The Workplace Safety and Insurance Act, 1997 governs the Ontario workers’ compensation system.
Fundamental to this system is a compromise in which workers give up the right to sue for their work-related injuries, irrespective of fault, in return for guaranteed compensation for accepted claims.
Employers receive protection from lawsuits in exchange for financing the program through premiums.
Employees cannot sue employers or most other employers for injuries occurring during employment, in most circumstances.
This system of collective liability provides compensation for injured workers and their families, while spreading individual costs among employers.
It means that if an employee commences a lawsuit against its employer or other employer, that employer can have the lawsuit dismissed.
Here is how it works:
Section 13(1) of the WSIA, 1997 states that a worker who sustains a personal injury by accident, arising out of and in the course of his or her employment, is entitled to benefits under the insurance plan.
Section 28 of the WSIA, 1997 provides that a worker employed by a Schedule 1 employer is not entitled to commence an action against any Schedule 1 employer (or a Director, Executive Officer or a worker employed by any Schedule 1 employer) in respect of the worker’s injury.

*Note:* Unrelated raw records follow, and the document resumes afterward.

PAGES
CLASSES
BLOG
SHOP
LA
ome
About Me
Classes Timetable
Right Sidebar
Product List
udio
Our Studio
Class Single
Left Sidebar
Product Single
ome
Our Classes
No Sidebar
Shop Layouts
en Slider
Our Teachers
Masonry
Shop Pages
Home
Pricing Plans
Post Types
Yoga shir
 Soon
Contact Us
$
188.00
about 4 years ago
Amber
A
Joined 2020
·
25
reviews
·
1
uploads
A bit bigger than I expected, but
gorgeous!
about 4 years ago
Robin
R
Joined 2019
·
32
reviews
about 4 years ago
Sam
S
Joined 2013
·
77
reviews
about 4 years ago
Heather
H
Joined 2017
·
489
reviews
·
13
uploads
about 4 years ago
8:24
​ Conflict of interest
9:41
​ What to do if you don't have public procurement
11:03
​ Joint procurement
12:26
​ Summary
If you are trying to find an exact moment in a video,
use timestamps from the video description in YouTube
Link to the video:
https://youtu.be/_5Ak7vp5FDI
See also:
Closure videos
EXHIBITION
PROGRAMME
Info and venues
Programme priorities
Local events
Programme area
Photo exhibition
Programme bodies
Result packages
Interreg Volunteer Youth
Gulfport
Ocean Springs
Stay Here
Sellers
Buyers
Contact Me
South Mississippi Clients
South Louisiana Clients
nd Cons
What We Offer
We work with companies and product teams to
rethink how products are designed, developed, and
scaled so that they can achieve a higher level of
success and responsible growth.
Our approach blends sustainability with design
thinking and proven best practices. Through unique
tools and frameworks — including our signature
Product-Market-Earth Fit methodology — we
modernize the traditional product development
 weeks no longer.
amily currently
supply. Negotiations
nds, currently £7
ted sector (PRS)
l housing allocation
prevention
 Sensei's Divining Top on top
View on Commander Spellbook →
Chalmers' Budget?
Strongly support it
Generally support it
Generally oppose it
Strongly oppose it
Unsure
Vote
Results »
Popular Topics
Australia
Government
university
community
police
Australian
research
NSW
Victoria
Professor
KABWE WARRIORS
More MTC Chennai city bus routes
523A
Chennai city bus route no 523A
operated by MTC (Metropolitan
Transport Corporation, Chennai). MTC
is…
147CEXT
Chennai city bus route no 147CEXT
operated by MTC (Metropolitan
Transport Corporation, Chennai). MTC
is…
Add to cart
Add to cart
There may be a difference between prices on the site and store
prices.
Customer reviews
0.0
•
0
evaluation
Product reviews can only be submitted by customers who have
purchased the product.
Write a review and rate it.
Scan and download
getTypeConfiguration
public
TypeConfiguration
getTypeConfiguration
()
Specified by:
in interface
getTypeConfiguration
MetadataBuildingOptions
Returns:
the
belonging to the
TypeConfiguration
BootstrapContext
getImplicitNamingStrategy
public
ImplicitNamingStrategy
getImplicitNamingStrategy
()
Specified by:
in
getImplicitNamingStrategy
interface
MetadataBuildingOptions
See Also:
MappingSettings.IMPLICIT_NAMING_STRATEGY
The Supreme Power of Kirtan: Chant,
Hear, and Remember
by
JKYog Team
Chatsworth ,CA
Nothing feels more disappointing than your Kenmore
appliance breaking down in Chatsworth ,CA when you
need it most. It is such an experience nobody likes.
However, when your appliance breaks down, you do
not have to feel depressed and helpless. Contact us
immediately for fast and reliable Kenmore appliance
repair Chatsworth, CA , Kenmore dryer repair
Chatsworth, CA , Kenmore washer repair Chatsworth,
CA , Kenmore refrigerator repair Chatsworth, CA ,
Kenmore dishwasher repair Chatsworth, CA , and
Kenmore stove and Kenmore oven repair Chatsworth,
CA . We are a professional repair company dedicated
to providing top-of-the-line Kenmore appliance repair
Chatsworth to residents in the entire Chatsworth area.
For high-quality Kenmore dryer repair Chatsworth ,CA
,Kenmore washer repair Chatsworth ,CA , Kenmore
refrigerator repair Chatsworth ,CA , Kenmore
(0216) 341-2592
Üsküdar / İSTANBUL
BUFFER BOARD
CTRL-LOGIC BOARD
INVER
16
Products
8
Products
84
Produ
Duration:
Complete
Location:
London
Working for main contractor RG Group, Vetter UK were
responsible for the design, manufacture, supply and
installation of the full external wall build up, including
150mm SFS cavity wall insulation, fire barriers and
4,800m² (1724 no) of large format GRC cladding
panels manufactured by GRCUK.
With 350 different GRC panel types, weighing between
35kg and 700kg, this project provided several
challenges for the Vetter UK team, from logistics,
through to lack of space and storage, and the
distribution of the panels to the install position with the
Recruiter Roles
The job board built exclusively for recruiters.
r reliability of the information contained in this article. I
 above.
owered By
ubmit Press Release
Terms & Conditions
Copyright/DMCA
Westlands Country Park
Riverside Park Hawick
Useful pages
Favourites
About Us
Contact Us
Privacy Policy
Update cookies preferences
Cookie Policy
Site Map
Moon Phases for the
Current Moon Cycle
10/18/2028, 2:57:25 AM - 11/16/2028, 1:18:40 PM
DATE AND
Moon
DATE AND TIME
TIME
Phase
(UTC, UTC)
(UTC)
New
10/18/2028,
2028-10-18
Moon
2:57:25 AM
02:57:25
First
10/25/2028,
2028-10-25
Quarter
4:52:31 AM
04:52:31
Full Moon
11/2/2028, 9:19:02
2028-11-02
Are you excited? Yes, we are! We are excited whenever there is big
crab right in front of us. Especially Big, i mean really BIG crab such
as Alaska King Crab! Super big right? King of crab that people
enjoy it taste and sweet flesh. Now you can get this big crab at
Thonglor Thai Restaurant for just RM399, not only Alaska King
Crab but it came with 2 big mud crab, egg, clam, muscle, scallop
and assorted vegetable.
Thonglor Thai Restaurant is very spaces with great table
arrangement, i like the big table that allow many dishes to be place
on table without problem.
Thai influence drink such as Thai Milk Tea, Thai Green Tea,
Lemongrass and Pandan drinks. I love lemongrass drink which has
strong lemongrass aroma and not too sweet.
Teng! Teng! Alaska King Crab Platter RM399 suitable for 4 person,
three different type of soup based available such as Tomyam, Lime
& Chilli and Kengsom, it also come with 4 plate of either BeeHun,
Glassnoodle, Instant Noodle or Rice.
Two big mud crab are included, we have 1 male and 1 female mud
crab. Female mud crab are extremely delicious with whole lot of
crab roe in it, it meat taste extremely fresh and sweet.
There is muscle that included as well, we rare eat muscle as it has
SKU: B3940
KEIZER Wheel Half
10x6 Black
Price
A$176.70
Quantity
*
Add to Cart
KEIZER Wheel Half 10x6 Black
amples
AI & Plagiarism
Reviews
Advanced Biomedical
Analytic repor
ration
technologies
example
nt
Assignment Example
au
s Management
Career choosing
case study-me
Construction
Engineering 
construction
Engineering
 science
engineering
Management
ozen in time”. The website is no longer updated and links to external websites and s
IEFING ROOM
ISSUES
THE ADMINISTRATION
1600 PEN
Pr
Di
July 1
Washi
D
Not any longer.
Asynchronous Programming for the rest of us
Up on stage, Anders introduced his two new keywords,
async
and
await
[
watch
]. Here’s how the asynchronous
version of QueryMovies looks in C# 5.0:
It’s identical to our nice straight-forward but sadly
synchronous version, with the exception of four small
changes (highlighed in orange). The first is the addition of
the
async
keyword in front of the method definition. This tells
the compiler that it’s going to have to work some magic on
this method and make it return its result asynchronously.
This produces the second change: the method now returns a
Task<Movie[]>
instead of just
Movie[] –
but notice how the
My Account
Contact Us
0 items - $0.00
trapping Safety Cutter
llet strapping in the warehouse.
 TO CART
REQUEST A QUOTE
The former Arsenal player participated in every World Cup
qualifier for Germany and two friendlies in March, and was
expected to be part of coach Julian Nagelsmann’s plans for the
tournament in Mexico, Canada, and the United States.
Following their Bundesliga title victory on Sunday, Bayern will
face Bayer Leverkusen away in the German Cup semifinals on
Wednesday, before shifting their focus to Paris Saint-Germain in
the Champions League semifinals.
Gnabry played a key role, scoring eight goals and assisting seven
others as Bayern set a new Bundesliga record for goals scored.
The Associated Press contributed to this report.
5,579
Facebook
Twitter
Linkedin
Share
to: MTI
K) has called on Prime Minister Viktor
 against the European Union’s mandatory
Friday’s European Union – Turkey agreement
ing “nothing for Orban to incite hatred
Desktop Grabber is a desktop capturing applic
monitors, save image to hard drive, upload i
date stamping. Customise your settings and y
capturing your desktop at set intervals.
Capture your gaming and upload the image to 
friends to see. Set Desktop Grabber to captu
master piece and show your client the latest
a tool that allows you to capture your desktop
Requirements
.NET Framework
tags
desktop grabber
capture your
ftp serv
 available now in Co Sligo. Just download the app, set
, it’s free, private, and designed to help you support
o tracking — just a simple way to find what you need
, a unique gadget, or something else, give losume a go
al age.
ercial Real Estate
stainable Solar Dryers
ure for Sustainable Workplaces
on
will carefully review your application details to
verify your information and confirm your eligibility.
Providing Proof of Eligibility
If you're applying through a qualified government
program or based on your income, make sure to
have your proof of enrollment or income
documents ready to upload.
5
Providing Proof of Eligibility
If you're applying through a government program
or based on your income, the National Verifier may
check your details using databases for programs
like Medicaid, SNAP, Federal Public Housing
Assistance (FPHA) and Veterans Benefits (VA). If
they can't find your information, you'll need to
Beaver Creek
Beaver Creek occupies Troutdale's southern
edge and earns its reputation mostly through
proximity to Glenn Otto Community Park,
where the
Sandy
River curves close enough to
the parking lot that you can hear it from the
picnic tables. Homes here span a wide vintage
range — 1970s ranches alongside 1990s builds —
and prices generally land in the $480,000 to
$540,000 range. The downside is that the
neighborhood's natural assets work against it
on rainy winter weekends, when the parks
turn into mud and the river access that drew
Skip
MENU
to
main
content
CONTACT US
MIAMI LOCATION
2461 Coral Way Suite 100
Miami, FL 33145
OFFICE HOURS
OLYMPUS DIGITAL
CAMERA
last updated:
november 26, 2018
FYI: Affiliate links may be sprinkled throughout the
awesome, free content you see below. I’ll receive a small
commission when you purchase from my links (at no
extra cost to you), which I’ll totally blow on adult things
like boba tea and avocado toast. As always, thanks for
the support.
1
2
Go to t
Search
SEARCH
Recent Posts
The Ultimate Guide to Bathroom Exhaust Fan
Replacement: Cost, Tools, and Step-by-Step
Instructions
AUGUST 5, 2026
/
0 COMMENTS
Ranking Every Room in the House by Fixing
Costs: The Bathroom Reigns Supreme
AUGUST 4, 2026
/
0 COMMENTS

This protection from lawsuits is the trade-off for the compensation injured workers receive.
Section 27 of the WSIA, 1997 states that Section 28 applies with respect to a worker who sustains an injury that entitles him or her to benefits under the insurance plan. Therefore, this prevents workers who are entitled to benefits under the insurance plan from suing another employer who is also within the same Schedule 1.